SZUHE v Minister for Immigration

Case

[2015] FCCA 384

18 February 2015


FEDERAL CIRCUIT COURT OF AUSTRALIA

SZUHE v MINISTER FOR IMMIGRATION & ANOR [2015] FCCA 384
Catchwords:
MIGRATION – Application for judicial review of decision of Refugee Review Tribunal (Tribunal) – whether the Tribunal failed to consider documents – whether the Tribunal gave no weight to documents without considering them – whether the Tribunal was obliged to consider if the applicant would suffer serious harm under s.91R(2) of the Migration Act 1958 (Cth) if the applicant were to relocate – whether the Tribunal denied the applicant procedural fairness – no jurisdictional error – application dismissed.

Legislation:  

Migration Act 1958 (Cth), s.91R(2)

Applicant: SZUHE
First Respondent: MINISTER FOR IMMIGRATION & BORDER PROTECTION
Second Respondent: REFUGEE REVIEW TRIBUNAL
File Number: SYG 1178 of 2014
Judgment of: Judge Manousaridis
Hearing date: 18 February 2015
Delivered at: Sydney
Delivered on: 18 February 2015

REPRESENTATION

Applicant in person assisted by an interpreter.
Solicitors for the Respondents: Mr S Speirs of Clayton Utz

ORDERS

  1. The application is dismissed.

  2. The applicant pay the first respondent’s costs set in the amount of $6,646.

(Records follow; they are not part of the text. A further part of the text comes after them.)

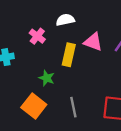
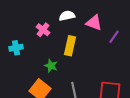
pink triangle: (93, 42) -> (94, 23), moved

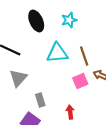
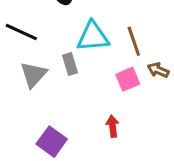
gray rectangle: (40, 100) -> (70, 64), moved

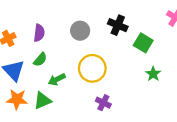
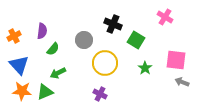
gray circle: (80, 31) -> (84, 40), moved
green semicircle: (40, 59) -> (53, 49), moved
yellow circle: (92, 68) -> (105, 63), moved

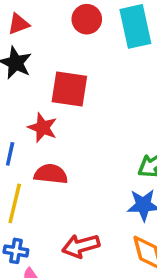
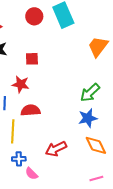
red square: (69, 89) -> (32, 59), size x0.6

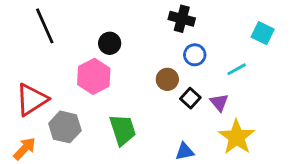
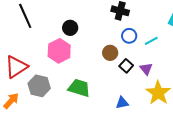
cyan line: (237, 69) -> (151, 41), moved
green trapezoid: (123, 130) -> (79, 88), turned -55

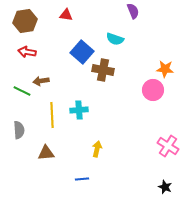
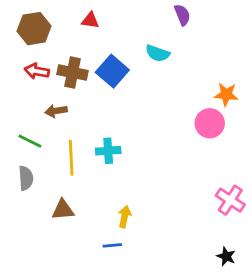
brown cross: (103, 70) -> (72, 73), moved
green line: (22, 91) -> (30, 141), moved
yellow arrow: (97, 149) -> (125, 217), moved

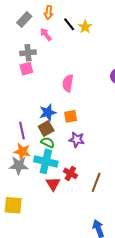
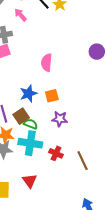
brown square: (46, 128) -> (21, 116), moved
brown line: (96, 182) -> (83, 161), turned -42
red triangle: (53, 184) -> (30, 181), moved

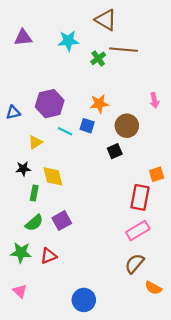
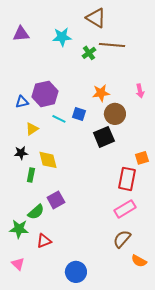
orange star: (99, 104) -> (101, 93), moved
blue triangle: (13, 112) -> (22, 102), moved
black square: (115, 151) -> (104, 137), size x1.5
green semicircle: (34, 223) -> (36, 212), moved
red triangle: (49, 256) -> (44, 241), moved

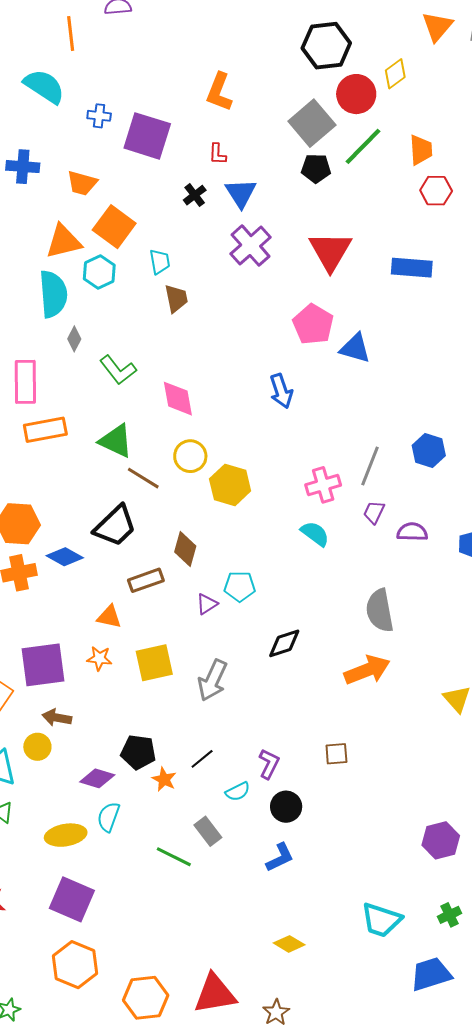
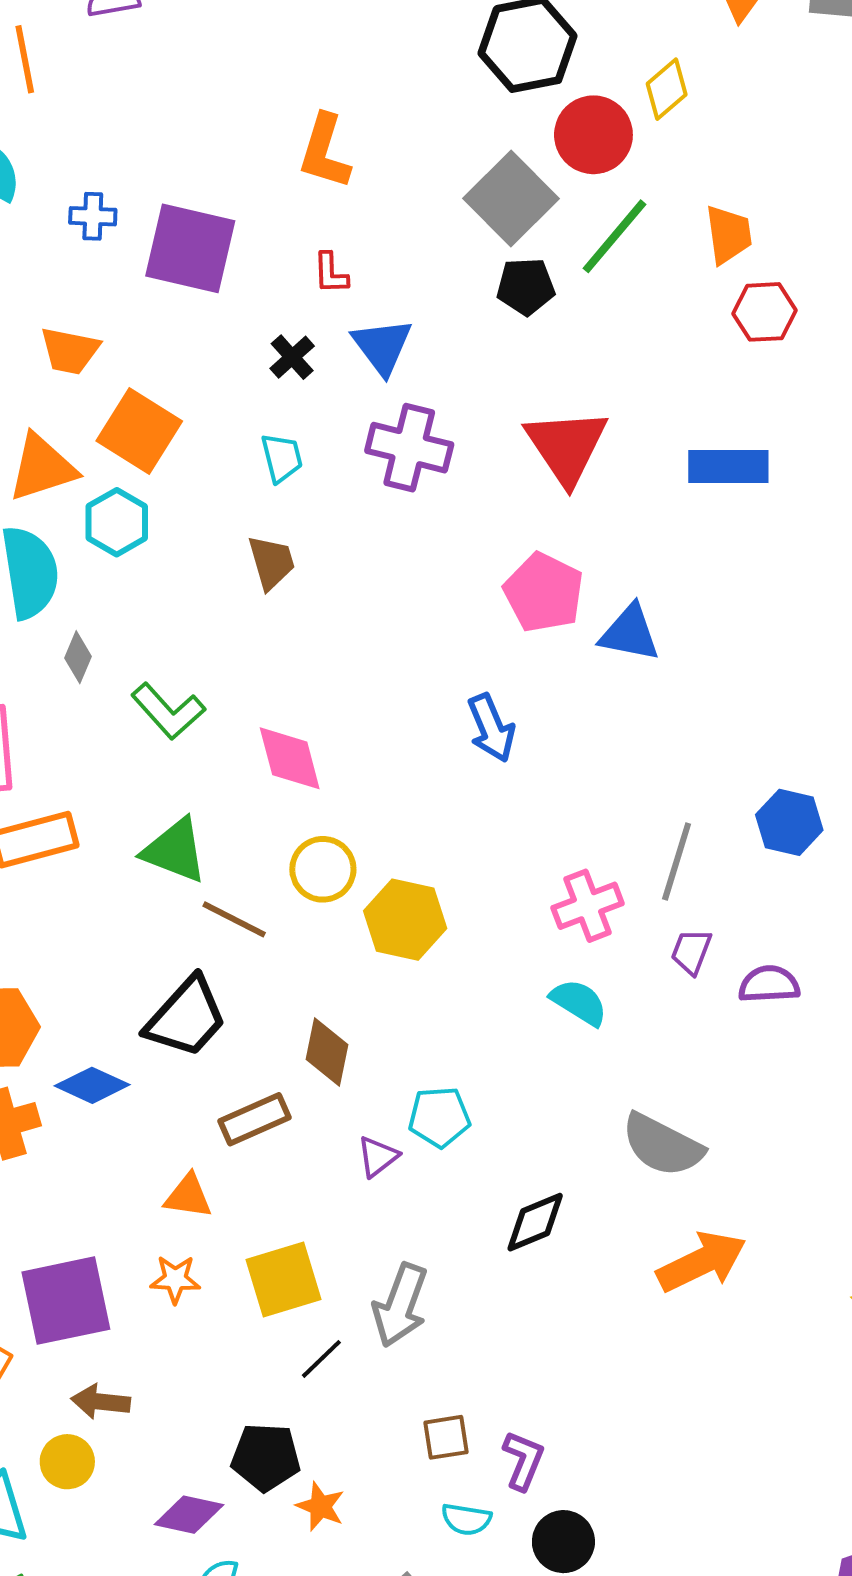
purple cross: (251, 246) -> (409, 448), turned -30
cyan trapezoid: (160, 262) -> (282, 458), moved
gray semicircle: (380, 611) -> (662, 1145), moved, turned -48
brown square: (336, 754) -> (446, 1437), moved
black line: (202, 759) -> (321, 1359), moved
cyan semicircle: (238, 792) -> (466, 1519), turned 40

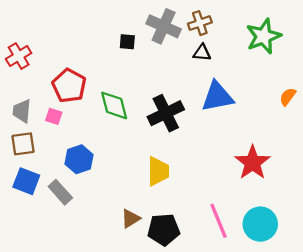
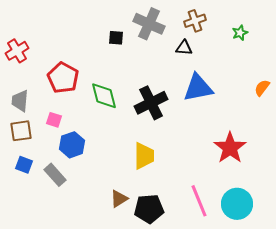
brown cross: (200, 23) -> (195, 21), moved
green star: (264, 36) -> (240, 33), size x0.5
pink square: (54, 116) -> (54, 120), moved
blue square: (26, 181) -> (24, 165), size x0.7

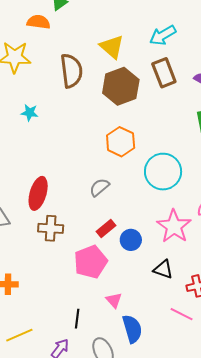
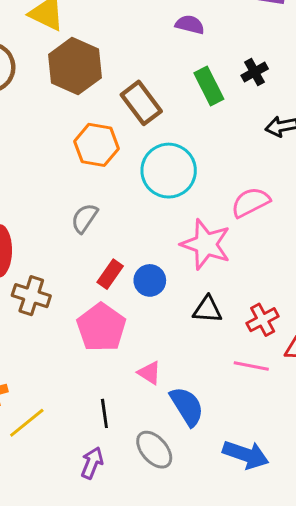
brown rectangle: (164, 73) -> (141, 103), moved
brown cross: (51, 228) -> (31, 296), turned 30
yellow line: (19, 335) -> (27, 423), moved

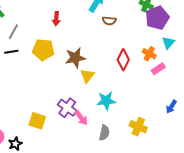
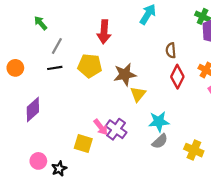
red arrow: (56, 19) -> (104, 32), size x1.5
brown semicircle: (109, 21) -> (171, 50), moved, turned 80
pink arrow: (81, 118) -> (101, 127), moved
gray semicircle: (104, 133) -> (160, 141), moved, turned 35

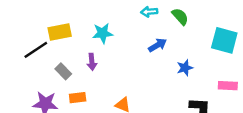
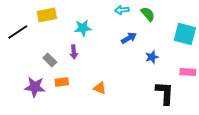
yellow rectangle: (60, 32) -> (47, 15), moved
black line: (36, 50) -> (18, 32), moved

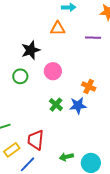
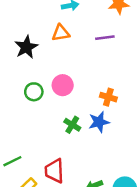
black star: (31, 50) -> (26, 47), moved
green circle: (20, 76) -> (34, 92), moved

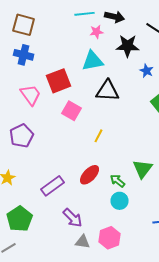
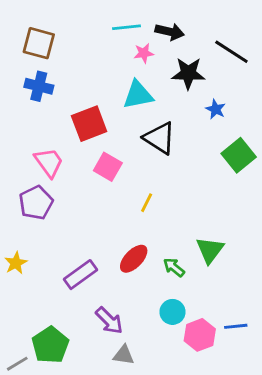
black triangle: (108, 91) -> (160, 138), turned 30
pink trapezoid: (31, 95) -> (49, 162), moved
cyan circle: (120, 201) -> (172, 312), moved
green pentagon: (20, 219) -> (50, 345), moved
pink hexagon: (110, 238) -> (200, 335), moved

FEDERAL CIRCUIT COURT OF AUSTRALIA

AT SYDNEY

SYG 1178 of 2014

SZUHE

Applicant

And

MINISTER FOR IMMIGRATION & BORDER PROTECTION

First Respondent

REFUGEE REVIEW TRIBUNAL

Second Respondent

REASONS FOR JUDGMENT

(revised from transcript)

Introduction

  1. Before the Court is an application for judicial review of a decision of the second respondent (Tribunal) which affirms the decision of a delegate of the first respondent not to grant the applicant a protection visa.  To appreciate the grounds on which the applicant relies it will be necessary to set out the applicant’s claims for protection and the Tribunal’s reasons for not accepting them.

The applicant’s claims

  1. In his application for a protection visa which he lodged on 27 March 2013 the applicant says he left India (this occurred in 2008) after getting married and after he and his wife were granted student visas.  He said he came to Australia to complete his education and to be away from the fear of local groups who had intentions of harming him including taking his life.  He claimed that there were local gang fights in his home town and that he had been mistakenly targeted and threatened by “the killers” by which I infer the applicant meant gang members. The applicant further claimed that the gang members informed the applicant’s mother they will kill the applicant if he returned to India. 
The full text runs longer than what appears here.